[Task prompt] What is needed is an exact copy of the lines from the start of the records below through the line with "Interne Karriere bei iperdi (237, 212)", without the pictures.

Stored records
◆ ◆ ◆ ◆ ◆ ◆ ◆
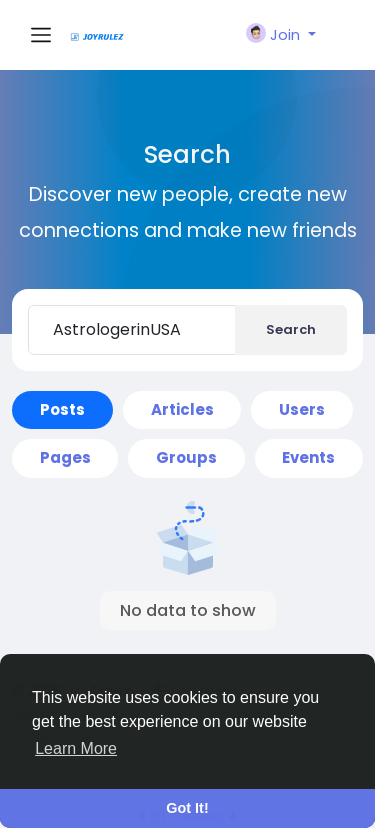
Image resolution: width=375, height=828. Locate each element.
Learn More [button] (76, 748)
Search (291, 329)
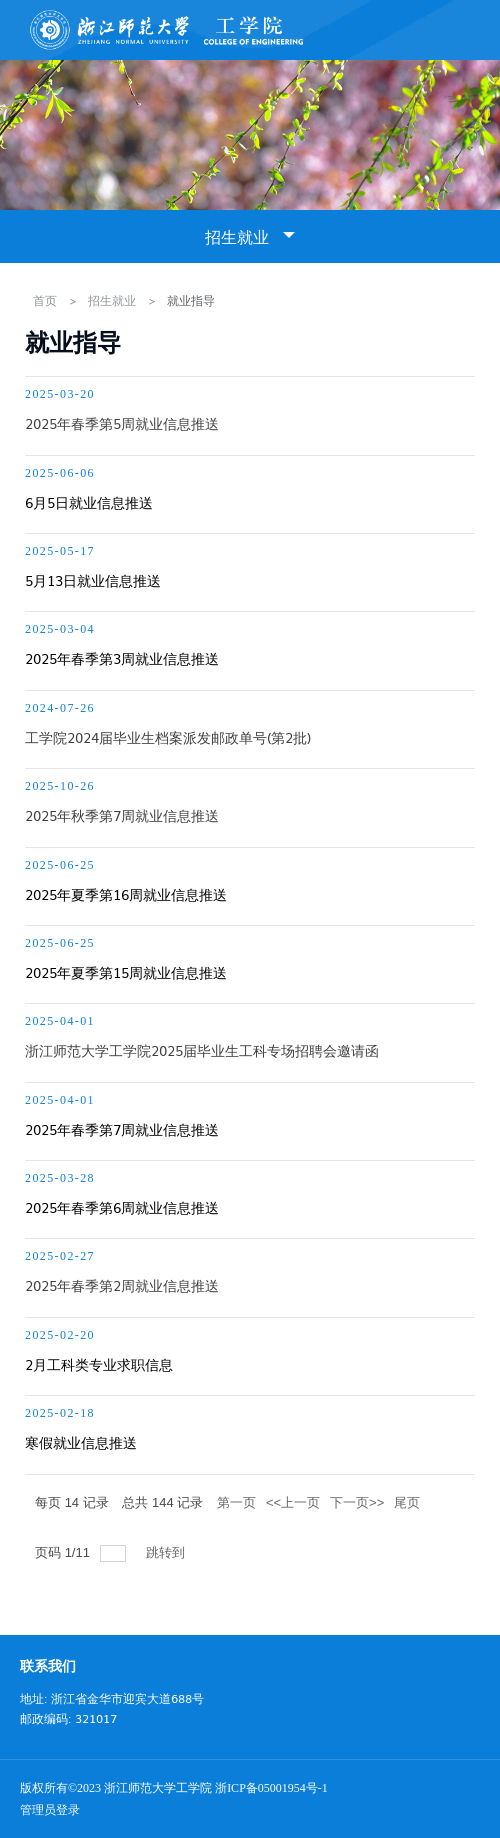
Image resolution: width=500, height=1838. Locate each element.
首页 (45, 300)
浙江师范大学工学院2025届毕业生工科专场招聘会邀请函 (202, 1050)
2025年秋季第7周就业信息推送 (122, 815)
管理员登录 (50, 1810)
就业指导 (191, 300)
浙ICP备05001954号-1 (271, 1788)
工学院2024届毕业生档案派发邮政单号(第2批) (168, 737)
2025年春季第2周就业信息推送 (122, 1285)
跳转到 (167, 1552)
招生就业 (112, 300)
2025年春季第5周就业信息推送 (122, 423)
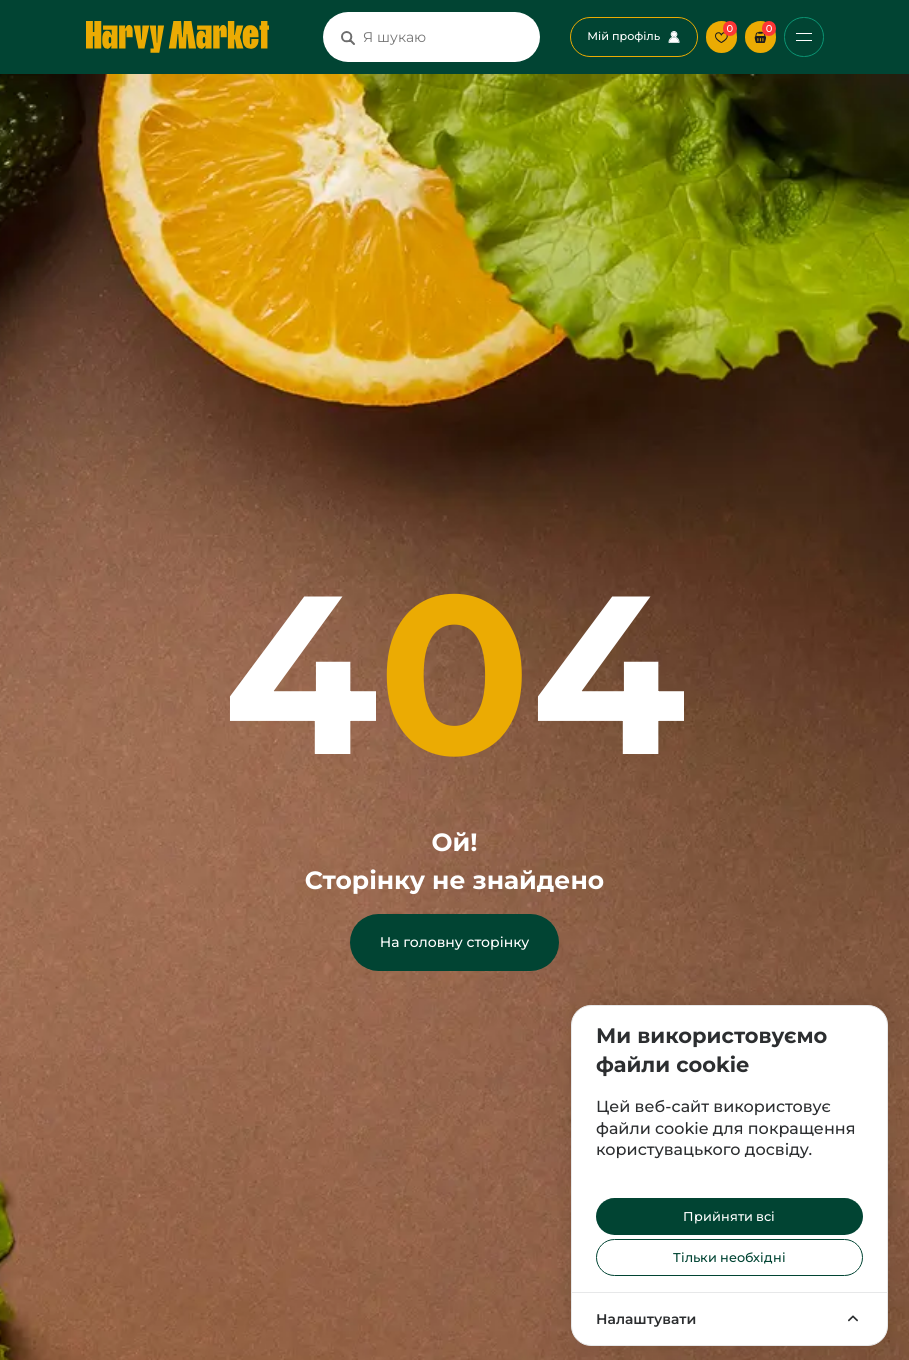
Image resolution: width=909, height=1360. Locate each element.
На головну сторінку (454, 942)
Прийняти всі (729, 1216)
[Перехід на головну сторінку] (177, 37)
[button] (760, 36)
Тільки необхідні (729, 1257)
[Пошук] (348, 37)
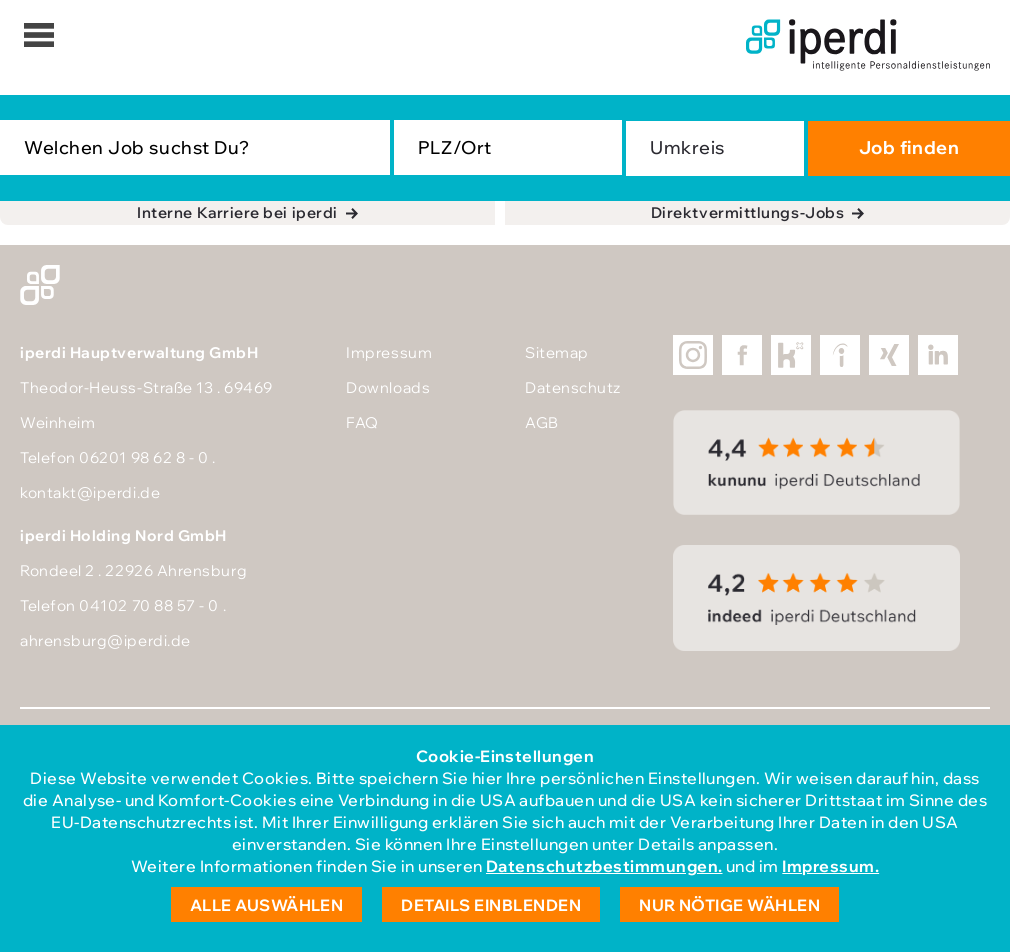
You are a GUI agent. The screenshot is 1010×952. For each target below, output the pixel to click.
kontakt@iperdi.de (90, 492)
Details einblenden (491, 905)
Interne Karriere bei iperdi (237, 212)
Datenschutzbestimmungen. (604, 866)
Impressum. (830, 866)
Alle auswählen (267, 905)
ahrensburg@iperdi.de (105, 640)
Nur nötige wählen (729, 905)
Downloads (388, 387)
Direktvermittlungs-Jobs (747, 212)
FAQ (362, 422)
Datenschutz (573, 387)
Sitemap (557, 352)
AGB (542, 422)
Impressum (389, 352)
◆ ◆ ◆ ◆ ◆ ◆ ◆
[Your solution]
Image resolution: width=375, height=828. Locate each element.
Learn More [button] (76, 748)
Search (291, 329)
Image resolution: width=500, height=1838. Locate each element.
首页 (45, 300)
浙江师范大学工学院2025届毕业生工科专场招聘会邀请函 (202, 1050)
2025年秋季第7周就业信息推送 (122, 815)
管理员登录 (50, 1810)
就业指导 (191, 300)
浙ICP备05001954号-1 (271, 1788)
工学院2024届毕业生档案派发邮政单号(第2批) (168, 737)
2025年春季第2周就业信息推送 (122, 1285)
跳转到 (167, 1552)
招生就业 (112, 300)
2025年春季第5周就业信息推送 (122, 423)
Image resolution: width=909, height=1360. Locate each element.
На головну сторінку (454, 942)
Прийняти всі (729, 1216)
[Перехід на головну сторінку] (177, 37)
[button] (760, 36)
Тільки необхідні (729, 1257)
[Пошук] (348, 37)
You are a GUI agent. The screenshot is 1010×952. For each target below, output the pixel to click.
kontakt@iperdi.de (90, 492)
Details einblenden (491, 905)
Interne Karriere bei iperdi (237, 212)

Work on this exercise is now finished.